*Problem details*: The following entries should be restated word for word, pictures excluded.

*Input material*:
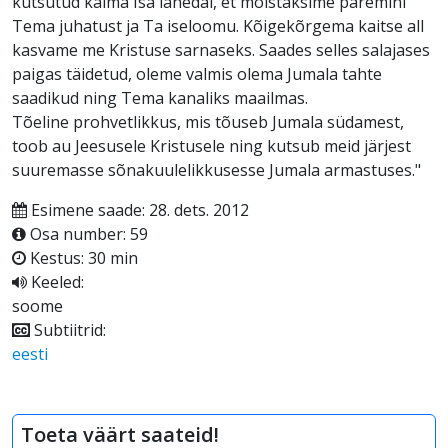
kutsutud käima Isa lähedal, et mõistaksime paremini
Tema juhatust ja Ta iseloomu. Kõigekõrgema kaitse all
kasvame me Kristuse sarnaseks. Saades selles salajases
paigas täidetud, oleme valmis olema Jumala tahte
saadikud ning Tema kanaliks maailmas.
Tõeline prohvetlikkus, mis tõuseb Jumala südamest,
toob au Jeesusele Kristusele ning kutsub meid järjest
suuremasse sõnakuulelikkusesse Jumala armastuses."
Esimene saade: 28. dets. 2012
Osa number: 59
Kestus: 30 min
Keeled:
soome
Subtiitrid:
eesti
Toeta väärt saateid!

*Exercise output*:
kutsutud käima Isa lähedal, et mõistaksime paremini
Tema juhatust ja Ta iseloomu. Kõigekõrgema kaitse all
kasvame me Kristuse sarnaseks. Saades selles salajases
paigas täidetud, oleme valmis olema Jumala tahte
saadikud ning Tema kanaliks maailmas.
Tõeline prohvetlikkus, mis tõuseb Jumala südamest,
toob au Jeesusele Kristusele ning kutsub meid järjest
suuremasse sõnakuulelikkusesse Jumala armastuses."
Esimene saade: 28. dets. 2012
Osa number: 59
Kestus: 30 min
Keeled:
soome
Subtiitrid:
eesti
Toeta väärt saateid!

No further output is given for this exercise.